▶ _Supplied data_:
┄┄┄┄┄┄
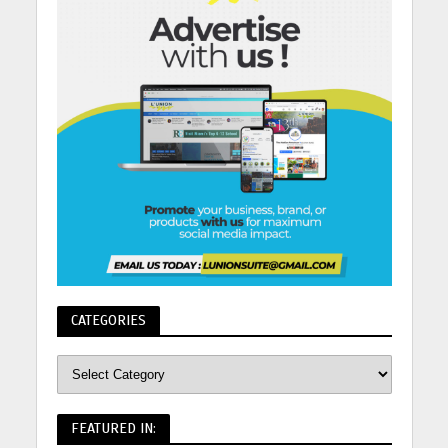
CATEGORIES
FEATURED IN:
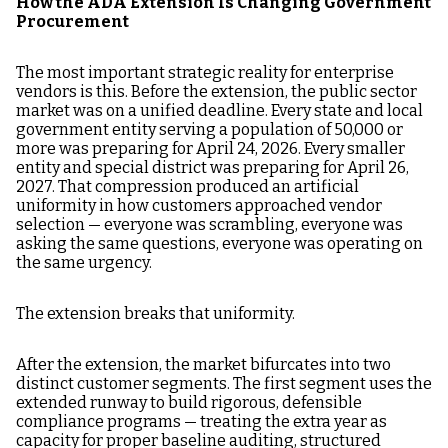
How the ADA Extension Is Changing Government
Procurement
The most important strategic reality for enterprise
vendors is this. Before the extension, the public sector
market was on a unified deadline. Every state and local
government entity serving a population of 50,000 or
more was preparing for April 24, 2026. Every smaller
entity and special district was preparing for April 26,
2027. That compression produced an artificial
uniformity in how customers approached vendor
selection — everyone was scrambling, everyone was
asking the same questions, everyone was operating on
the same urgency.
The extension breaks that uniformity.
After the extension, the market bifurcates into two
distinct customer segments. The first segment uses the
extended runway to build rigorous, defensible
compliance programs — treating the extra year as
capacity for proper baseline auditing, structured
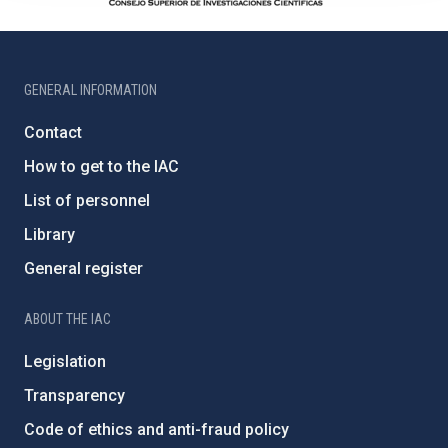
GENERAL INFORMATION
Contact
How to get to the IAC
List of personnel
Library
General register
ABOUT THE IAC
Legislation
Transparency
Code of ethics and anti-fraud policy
┄┄┄┄┄┄
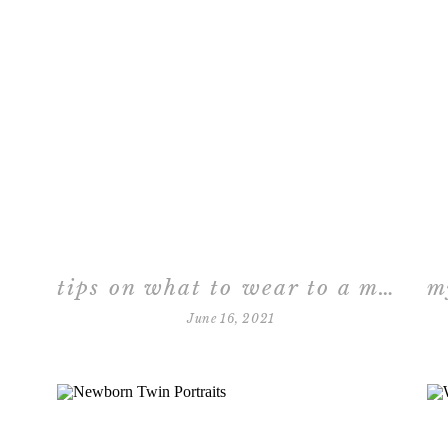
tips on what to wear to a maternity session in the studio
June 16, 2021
┄┄┄┄┄┄
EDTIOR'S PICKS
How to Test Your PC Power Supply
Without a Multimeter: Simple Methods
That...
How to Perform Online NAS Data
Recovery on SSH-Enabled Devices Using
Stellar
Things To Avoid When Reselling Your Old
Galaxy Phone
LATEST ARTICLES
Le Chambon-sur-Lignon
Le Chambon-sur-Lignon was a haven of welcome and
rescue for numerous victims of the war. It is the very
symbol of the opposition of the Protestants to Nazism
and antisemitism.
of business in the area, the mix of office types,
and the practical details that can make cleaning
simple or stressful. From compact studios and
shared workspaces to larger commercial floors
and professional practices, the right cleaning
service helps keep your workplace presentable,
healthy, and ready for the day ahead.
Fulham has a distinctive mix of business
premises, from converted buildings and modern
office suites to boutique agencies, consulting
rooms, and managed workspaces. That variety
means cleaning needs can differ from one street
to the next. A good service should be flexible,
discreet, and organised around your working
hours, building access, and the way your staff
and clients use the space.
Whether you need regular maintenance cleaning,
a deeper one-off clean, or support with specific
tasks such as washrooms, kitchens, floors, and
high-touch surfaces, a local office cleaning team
┄┄┄┄┄┄
▶ _Your objective_:
Starting at the line that has "tips on what" and ending at the line that has "June 16, 2021", please write out the lines above exactly, leaving out all others.

▶ _Solved problem_:
tips on what to wear to a maternity session in the studio
June 16, 2021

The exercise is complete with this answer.